The Slovenian tax administration took the view that the simplification for triangular transactions could not apply because the goods were not placed at the disposal of the third operator in the chain but of the fourth. In other words, this would not be a triangular transaction but rather what could be described as a “quadrangular transaction”.

Referral for a preliminary ruling

For the above reason, three questions were referred to the court for a preliminary ruling to resolve the controversy that had arisen.

Four taxable persons identified for VAT purposes in three member states participated in the dispute. However, there was still a single dispatch of goods, from the first operator in the chain to the last.

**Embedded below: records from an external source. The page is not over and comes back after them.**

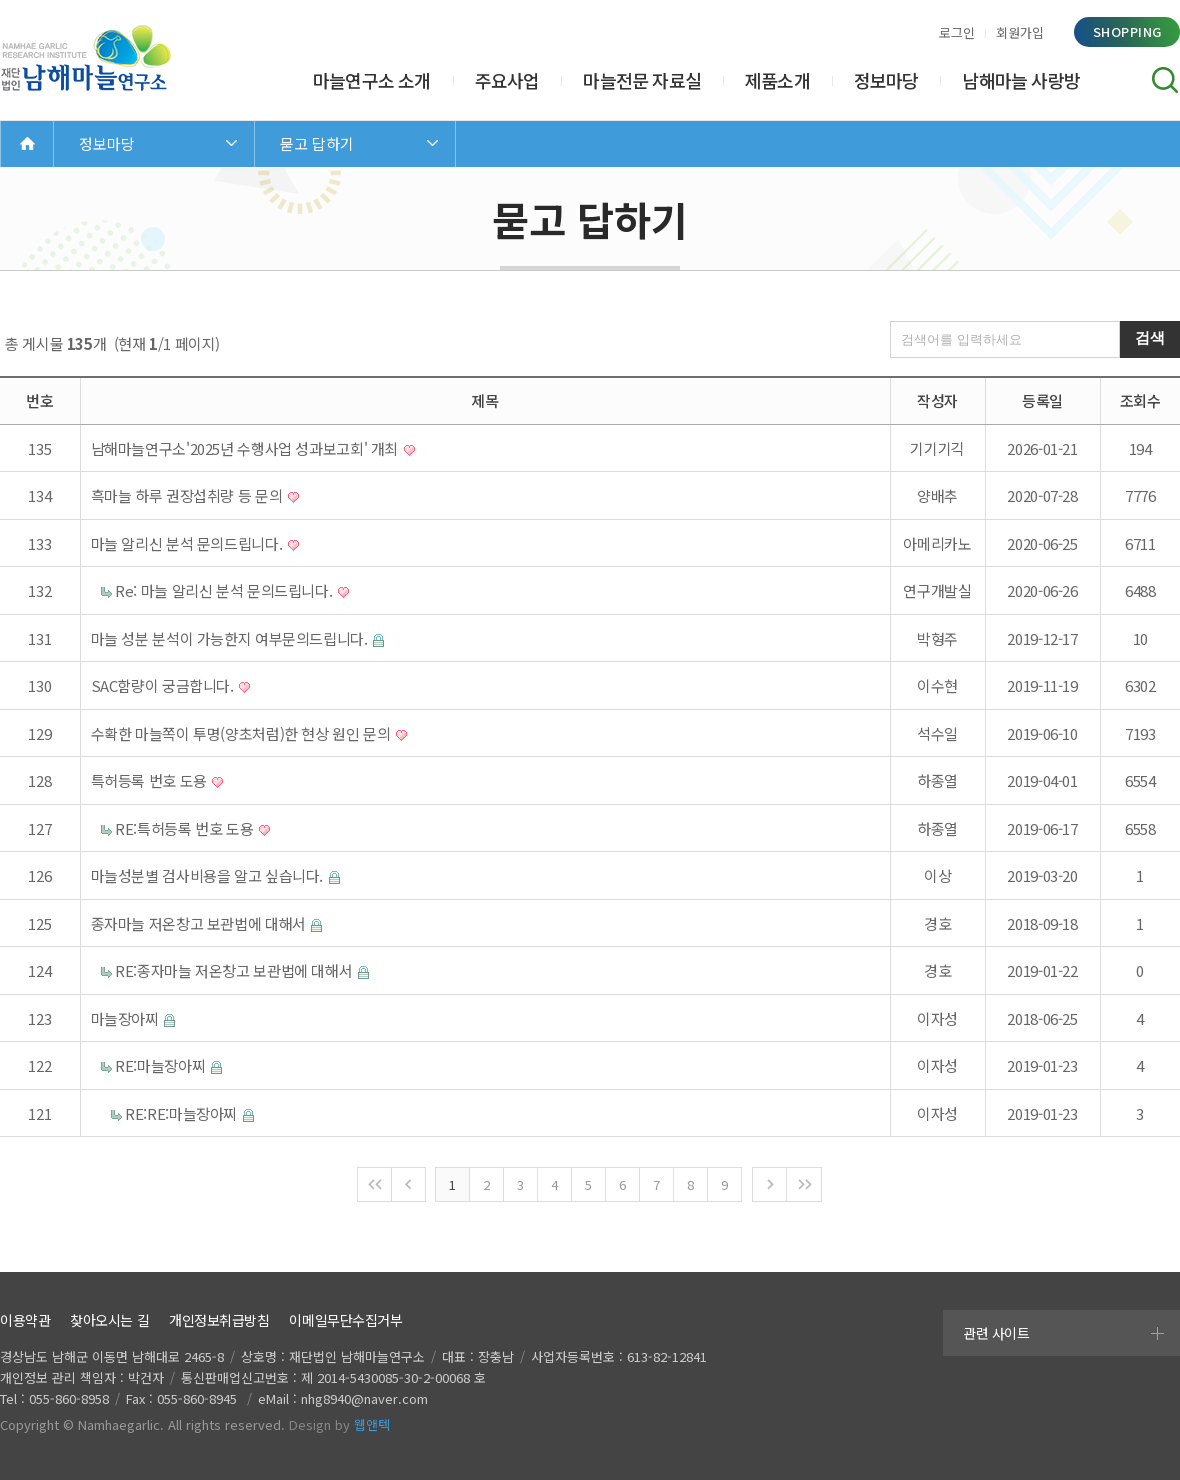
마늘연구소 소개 (372, 80)
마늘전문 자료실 (642, 80)
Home (27, 143)
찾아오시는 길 (109, 1320)
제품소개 (777, 80)
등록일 (1042, 400)
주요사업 (507, 80)
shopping (1127, 31)
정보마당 (886, 80)
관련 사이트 (996, 1333)
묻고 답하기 (317, 143)
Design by (339, 1424)
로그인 (957, 32)
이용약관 (25, 1320)
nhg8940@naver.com (364, 1398)
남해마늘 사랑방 (1021, 80)
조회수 (1140, 400)
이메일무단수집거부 (345, 1320)
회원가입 (1020, 32)
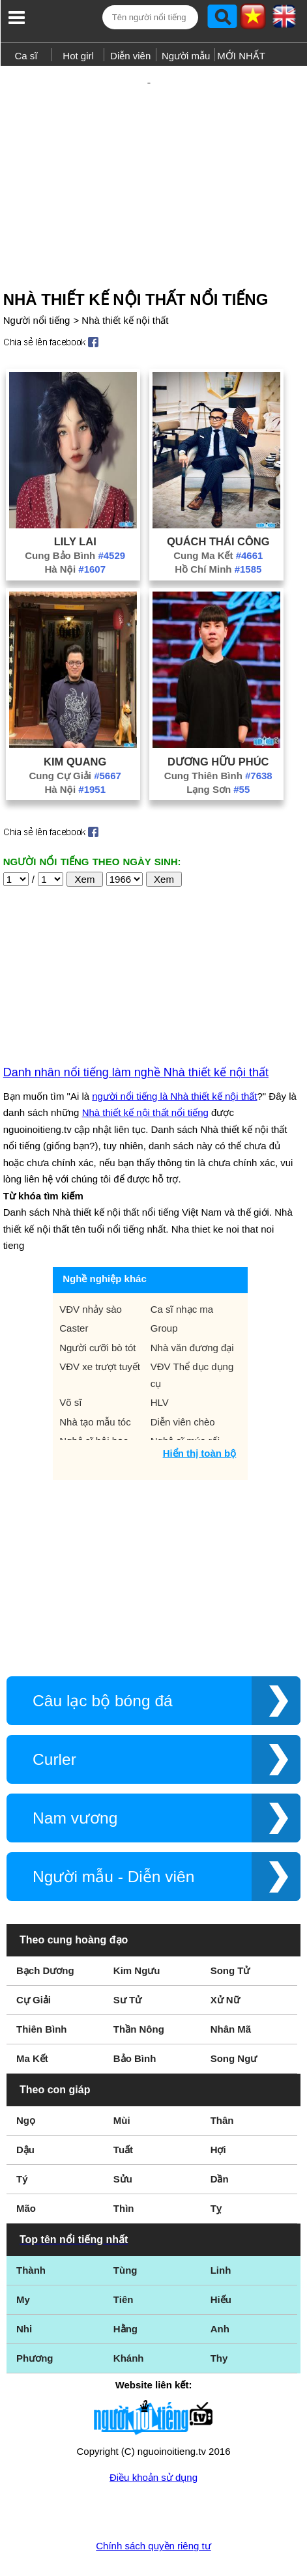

The legal difficulty lies in the expression “to the person for whom he is to carry out the subsequent supply” in Article 141(c) of the VAT Directive.

On the basis of settled case law, the court recalled that a supply of goods is not to be identified with the formal transfer of ownership under national law but with the transfer of the power to dispose of tangible property as owner. The court added an essential qualification: this transfer of the power of disposal does not require the purchaser to have physical possession of the goods, nor that the goods be physically transported or delivered to them.

Accordingly, the court concluded that Article 141(c) and (d) does not require the recipient of the subsequent supply to have physical possession of the goods, nor, which is more important in this case, that the transport should end at that recipient’s premises.

Therefore, the fact that the single transport operation ends at the premises of the customer of the third operator (in other words, at a fourth operator) does not, in itself, prevent the condition laid down in Article 141(c) from being met.

This conclusion is clearly reflected in the answer to the first question referred, where the court states that direct transport to the customer of the third operator does not exclude the application of the simplification regime, provided that the other objective conditions are fulfilled. In this way, the court effectively endorses the use of the simplification mechanism in chains where four parties are involved in the supply of goods.

The court also stated that the fact that the operator invoking the simplification knows that the goods are not transported physically to the third operator, but to that operator’s customer, does not affect the fulfilment of the above conditions.

The court added that no one may benefit from the advantages of the VAT system (deductions, exemptions, refunds, or simplification regimes) where those advantages are used in the context of fraud. Therefore, in a case such as the present one, neither the reduction of the taxable amount of the intra-EU acquisition (Article 41 of the VAT Directive) nor the simplification for triangular transactions can be relied upon if it is established that the operator knew, or had reason to know, that it was participating in a fraudulent chain. An exceptional benefit that exists only for ‘clean’ transactions is therefore denied. It is for the authorities of the member states to verify this.

The ruling’s implications for complex supply chains

The General Court’s judgment makes the interpretation of the triangular simplification more flexible, adapting it to complex supply chains and logistics flows in which transport is directed to the final customer, who is not necessarily the third operator in the chain but may be a subsequent operator. The key element remains the power to dispose of the goods, not their physical receipt by the third operator. The case was therefore resolved on the basis of a concept that is not new but already clearly defined in the case law of the Court of Justice of the European Union.

The technique of triangular transactions can coexist with more complex chains and sophisticated logistics, provided that it does not become a shelter for organised VAT fraud structures.